De bevrijding was een groot  feest, wat later gevierd werd met een revue op het braakliggende bouwterrein nu de Weisleatstritte, er liepen toen mensen op straat waarvan je je afvroeg wonen die ook in Heeg ? dat waren onderduikers, die je anders nooit zag.

De bevrijding was geweldig, en dat werd ook gevierd door jongelui die samen met een plezierboot naar Gaasterland gingen, gezellig. Het was niet zo, dat men na de bevrijding van alles kon kopen, er bleven nog dingen op de bon. Er kwamen toen ook wel pakketten van familie uit Amerika, met daarin gebruikte kleren.

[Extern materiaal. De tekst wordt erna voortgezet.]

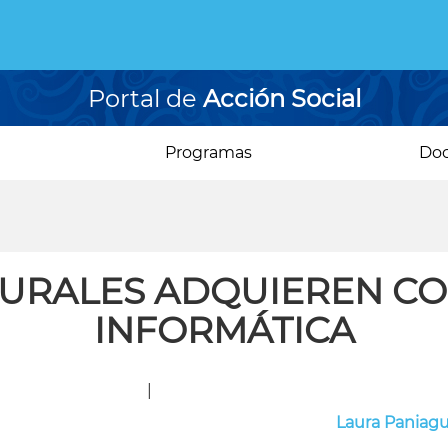
Portal de
Acción Social
Programas
Do
URALES ADQUIEREN CO
INFORMÁTICA
|
Laura Paniag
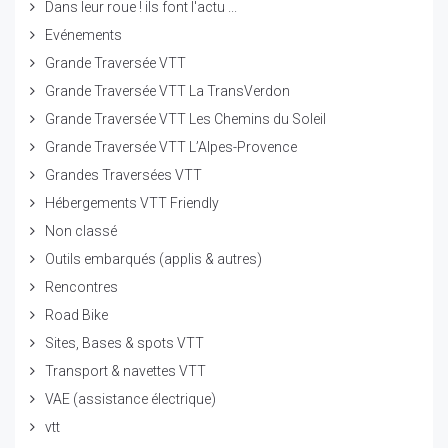
Dans leur roue ! ils font l'actu ...
Evénements
Grande Traversée VTT
Grande Traversée VTT La TransVerdon
Grande Traversée VTT Les Chemins du Soleil
Grande Traversée VTT L’Alpes-Provence
Grandes Traversées VTT
Hébergements VTT Friendly
Non classé
Outils embarqués (applis & autres)
Rencontres
Road Bike
Sites, Bases & spots VTT
Transport & navettes VTT
VAE (assistance électrique)
vtt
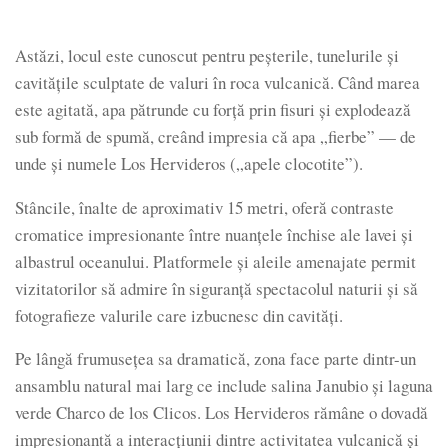
Astăzi, locul este cunoscut pentru peșterile, tunelurile și
cavitățile sculptate de valuri în roca vulcanică. Când marea
este agitată, apa pătrunde cu forță prin fisuri și explodează
sub formă de spumă, creând impresia că apa „fierbe” — de
unde și numele Los Hervideros („apele clocotite”).
Stâncile, înalte de aproximativ 15 metri, oferă contraste
cromatice impresionante între nuanțele închise ale lavei și
albastrul oceanului. Platformele și aleile amenajate permit
vizitatorilor să admire în siguranță spectacolul naturii și să
fotografieze valurile care izbucnesc din cavități.
Pe lângă frumusețea sa dramatică, zona face parte dintr-un
ansamblu natural mai larg ce include salina Janubio și laguna
verde Charco de los Clicos. Los Hervideros rămâne o dovadă
impresionantă a interacțiunii dintre activitatea vulcanică și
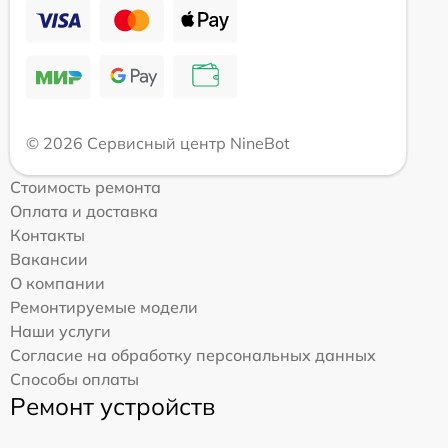
© 2026 Сервисный центр NineBot
Стоимость ремонта
Оплата и доставка
Контакты
Вакансии
О компании
Ремонтируемые модели
Наши услуги
Согласие на обработку персональных данных
Способы оплаты
Ремонт устройств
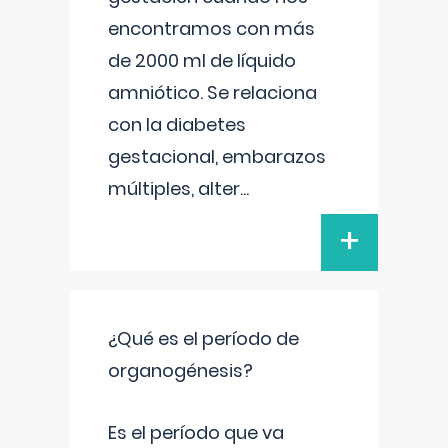
encontramos con más
de 2000 ml de líquido
amniótico. Se relaciona
con la diabetes
gestacional, embarazos
múltiples, alter
...
+
¿Qué es el período de
organogénesis?
Es el período que va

Werkgelegenheid was ook een probleem, er was voor de jongeren niet veel werk. Timmerlieden gingen werk zoeken in de wederopbouw in midden Nederland. Anderen deden klusjes, of maakten tuinbanken voor de verkoop, en weer anderen zochten werk in de kolenmijnen  in Limburg. Vier  jonge mannen Age Visser, Thomas Attema, en Willem Foekema, en later ook Kees de Boer, wilden daar ook aan de slag. Maar zij hielden het na korte tijd voor gezien daar onder de grond, en kwamen weer naar  Heeg.
Maar Jacob v/d Pol, en het grote gezin familie Potma zetten door, H. Poltiek werkte daar 8 jaar ondergronds, zij werden Limburgers. Poltiek bracht het tot raadslid van gemeente Heerlen, 35 jaar lang.

Er werd toen ook voorlichting gegeven, in café “Lands Welvaren’’ in Heeg om te emigreren naar Canada, waar veel animo voor was. Onze buurman een zuivelarbeider heeft bij mijn vader het handmelken geleerd, en is met vrouw  dochter en zoon, en met meer gezinnen uit Heeg, naar Canada geëmigreerd. Ook Hendrik Hogeterp emigreerde, maar kwam na een aantal jaren, arm weer naar Heeg.